▶ **ASSIGNMENT**: Each entry below is to be duplicated verbatim.

_ _ _ _ _

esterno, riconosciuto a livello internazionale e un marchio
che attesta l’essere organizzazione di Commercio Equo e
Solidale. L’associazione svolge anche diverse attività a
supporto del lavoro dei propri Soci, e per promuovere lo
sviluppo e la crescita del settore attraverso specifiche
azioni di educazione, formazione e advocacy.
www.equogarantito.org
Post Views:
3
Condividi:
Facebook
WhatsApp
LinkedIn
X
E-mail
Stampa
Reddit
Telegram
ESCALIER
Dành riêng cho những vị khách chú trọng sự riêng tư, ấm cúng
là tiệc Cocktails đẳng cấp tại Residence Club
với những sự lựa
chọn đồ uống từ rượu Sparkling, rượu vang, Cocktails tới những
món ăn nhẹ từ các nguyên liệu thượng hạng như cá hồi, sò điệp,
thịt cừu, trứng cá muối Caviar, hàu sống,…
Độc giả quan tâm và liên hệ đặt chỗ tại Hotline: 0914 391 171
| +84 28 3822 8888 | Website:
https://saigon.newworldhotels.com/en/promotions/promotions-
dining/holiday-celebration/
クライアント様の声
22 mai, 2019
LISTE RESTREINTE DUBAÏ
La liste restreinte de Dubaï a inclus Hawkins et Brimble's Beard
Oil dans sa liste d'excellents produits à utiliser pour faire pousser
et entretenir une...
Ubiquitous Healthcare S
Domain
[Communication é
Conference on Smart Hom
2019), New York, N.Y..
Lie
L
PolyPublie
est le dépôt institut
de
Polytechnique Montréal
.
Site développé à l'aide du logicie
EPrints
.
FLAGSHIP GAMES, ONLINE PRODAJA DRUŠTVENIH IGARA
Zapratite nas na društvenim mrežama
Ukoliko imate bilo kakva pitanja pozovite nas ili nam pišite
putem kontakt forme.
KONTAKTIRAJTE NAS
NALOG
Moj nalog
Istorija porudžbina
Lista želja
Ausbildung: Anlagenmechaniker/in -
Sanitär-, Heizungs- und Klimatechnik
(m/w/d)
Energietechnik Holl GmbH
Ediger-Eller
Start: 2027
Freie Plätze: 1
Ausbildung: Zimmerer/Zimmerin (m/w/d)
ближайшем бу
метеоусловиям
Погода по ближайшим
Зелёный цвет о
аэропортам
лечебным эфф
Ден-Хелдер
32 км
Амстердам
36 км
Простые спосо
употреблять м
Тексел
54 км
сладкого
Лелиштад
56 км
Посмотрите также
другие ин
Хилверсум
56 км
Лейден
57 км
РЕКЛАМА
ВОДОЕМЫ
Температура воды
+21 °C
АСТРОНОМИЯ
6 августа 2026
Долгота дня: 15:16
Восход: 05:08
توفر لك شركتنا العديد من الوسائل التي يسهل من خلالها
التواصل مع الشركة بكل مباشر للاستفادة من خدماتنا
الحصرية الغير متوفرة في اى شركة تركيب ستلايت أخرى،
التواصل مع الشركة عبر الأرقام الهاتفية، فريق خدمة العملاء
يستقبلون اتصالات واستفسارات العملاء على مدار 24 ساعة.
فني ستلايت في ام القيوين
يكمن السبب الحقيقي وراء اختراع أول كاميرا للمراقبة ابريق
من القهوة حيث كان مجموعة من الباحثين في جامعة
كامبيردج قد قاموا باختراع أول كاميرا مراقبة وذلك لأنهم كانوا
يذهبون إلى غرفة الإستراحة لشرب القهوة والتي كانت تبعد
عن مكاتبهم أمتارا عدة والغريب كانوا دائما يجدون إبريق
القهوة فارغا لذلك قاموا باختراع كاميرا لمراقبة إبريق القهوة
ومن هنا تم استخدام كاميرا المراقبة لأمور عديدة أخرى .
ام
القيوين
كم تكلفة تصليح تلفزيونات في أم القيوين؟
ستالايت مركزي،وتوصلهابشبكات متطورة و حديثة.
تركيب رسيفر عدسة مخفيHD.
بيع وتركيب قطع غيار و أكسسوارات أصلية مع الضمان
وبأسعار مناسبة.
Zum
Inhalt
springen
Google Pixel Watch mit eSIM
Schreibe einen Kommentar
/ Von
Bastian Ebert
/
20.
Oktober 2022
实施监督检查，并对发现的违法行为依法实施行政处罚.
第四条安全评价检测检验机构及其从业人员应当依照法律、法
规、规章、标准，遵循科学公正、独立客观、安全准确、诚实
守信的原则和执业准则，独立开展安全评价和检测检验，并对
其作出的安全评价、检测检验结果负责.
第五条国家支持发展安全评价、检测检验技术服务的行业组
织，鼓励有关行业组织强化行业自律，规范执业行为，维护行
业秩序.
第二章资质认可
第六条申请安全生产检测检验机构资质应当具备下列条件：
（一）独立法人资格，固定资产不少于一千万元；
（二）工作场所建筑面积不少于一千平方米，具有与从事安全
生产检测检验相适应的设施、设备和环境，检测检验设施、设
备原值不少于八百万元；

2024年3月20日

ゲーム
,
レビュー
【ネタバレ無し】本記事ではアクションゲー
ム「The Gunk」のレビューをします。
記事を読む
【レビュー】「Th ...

_ _ _ _ _

▶ **TASK SOLUTION**:
esterno, riconosciuto a livello internazionale e un marchio
che attesta l’essere organizzazione di Commercio Equo e
Solidale. L’associazione svolge anche diverse attività a
supporto del lavoro dei propri Soci, e per promuovere lo
sviluppo e la crescita del settore attraverso specifiche
azioni di educazione, formazione e advocacy.
www.equogarantito.org
Post Views:
3
Condividi:
Facebook
WhatsApp
LinkedIn
X
E-mail
Stampa
Reddit
Telegram
ESCALIER
Dành riêng cho những vị khách chú trọng sự riêng tư, ấm cúng
là tiệc Cocktails đẳng cấp tại Residence Club
với những sự lựa
chọn đồ uống từ rượu Sparkling, rượu vang, Cocktails tới những
món ăn nhẹ từ các nguyên liệu thượng hạng như cá hồi, sò điệp,
thịt cừu, trứng cá muối Caviar, hàu sống,…
Độc giả quan tâm và liên hệ đặt chỗ tại Hotline: 0914 391 171
| +84 28 3822 8888 | Website:
https://saigon.newworldhotels.com/en/promotions/promotions-
dining/holiday-celebration/
クライアント様の声
22 mai, 2019
LISTE RESTREINTE DUBAÏ
La liste restreinte de Dubaï a inclus Hawkins et Brimble's Beard
Oil dans sa liste d'excellents produits à utiliser pour faire pousser
et entretenir une...
Ubiquitous Healthcare S
Domain
[Communication é
Conference on Smart Hom
2019), New York, N.Y..
Lie
L
PolyPublie
est le dépôt institut
de
Polytechnique Montréal
.
Site développé à l'aide du logicie
EPrints
.
FLAGSHIP GAMES, ONLINE PRODAJA DRUŠTVENIH IGARA
Zapratite nas na društvenim mrežama
Ukoliko imate bilo kakva pitanja pozovite nas ili nam pišite
putem kontakt forme.
KONTAKTIRAJTE NAS
NALOG
Moj nalog
Istorija porudžbina
Lista želja
Ausbildung: Anlagenmechaniker/in -
Sanitär-, Heizungs- und Klimatechnik
(m/w/d)
Energietechnik Holl GmbH
Ediger-Eller
Start: 2027
Freie Plätze: 1
Ausbildung: Zimmerer/Zimmerin (m/w/d)
ближайшем бу
метеоусловиям
Погода по ближайшим
Зелёный цвет о
аэропортам
лечебным эфф
Ден-Хелдер
32 км
Амстердам
36 км
Простые спосо
употреблять м
Тексел
54 км
сладкого
Лелиштад
56 км
Посмотрите также
другие ин
Хилверсум
56 км
Лейден
57 км
РЕКЛАМА
ВОДОЕМЫ
Температура воды
+21 °C
АСТРОНОМИЯ
6 августа 2026
Долгота дня: 15:16
Восход: 05:08
توفر لك شركتنا العديد من الوسائل التي يسهل من خلالها
التواصل مع الشركة بكل مباشر للاستفادة من خدماتنا
الحصرية الغير متوفرة في اى شركة تركيب ستلايت أخرى،
التواصل مع الشركة عبر الأرقام الهاتفية، فريق خدمة العملاء
يستقبلون اتصالات واستفسارات العملاء على مدار 24 ساعة.
فني ستلايت في ام القيوين
يكمن السبب الحقيقي وراء اختراع أول كاميرا للمراقبة ابريق
من القهوة حيث كان مجموعة من الباحثين في جامعة
كامبيردج قد قاموا باختراع أول كاميرا مراقبة وذلك لأنهم كانوا
يذهبون إلى غرفة الإستراحة لشرب القهوة والتي كانت تبعد
عن مكاتبهم أمتارا عدة والغريب كانوا دائما يجدون إبريق
القهوة فارغا لذلك قاموا باختراع كاميرا لمراقبة إبريق القهوة
ومن هنا تم استخدام كاميرا المراقبة لأمور عديدة أخرى .
ام
القيوين
كم تكلفة تصليح تلفزيونات في أم القيوين؟
ستالايت مركزي،وتوصلهابشبكات متطورة و حديثة.
تركيب رسيفر عدسة مخفيHD.
بيع وتركيب قطع غيار و أكسسوارات أصلية مع الضمان
وبأسعار مناسبة.
Zum
Inhalt
springen
Google Pixel Watch mit eSIM
Schreibe einen Kommentar
/ Von
Bastian Ebert
/
20.
Oktober 2022
实施监督检查，并对发现的违法行为依法实施行政处罚.
第四条安全评价检测检验机构及其从业人员应当依照法律、法
规、规章、标准，遵循科学公正、独立客观、安全准确、诚实
守信的原则和执业准则，独立开展安全评价和检测检验，并对
其作出的安全评价、检测检验结果负责.
第五条国家支持发展安全评价、检测检验技术服务的行业组
织，鼓励有关行业组织强化行业自律，规范执业行为，维护行
业秩序.
第二章资质认可
第六条申请安全生产检测检验机构资质应当具备下列条件：
（一）独立法人资格，固定资产不少于一千万元；
（二）工作场所建筑面积不少于一千平方米，具有与从事安全
生产检测检验相适应的设施、设备和环境，检测检验设施、设
备原值不少于八百万元；

2024年3月20日

ゲーム
,
レビュー
【ネタバレ無し】本記事ではアクションゲー
ム「The Gunk」のレビューをします。
記事を読む
【レビュー】「Th ...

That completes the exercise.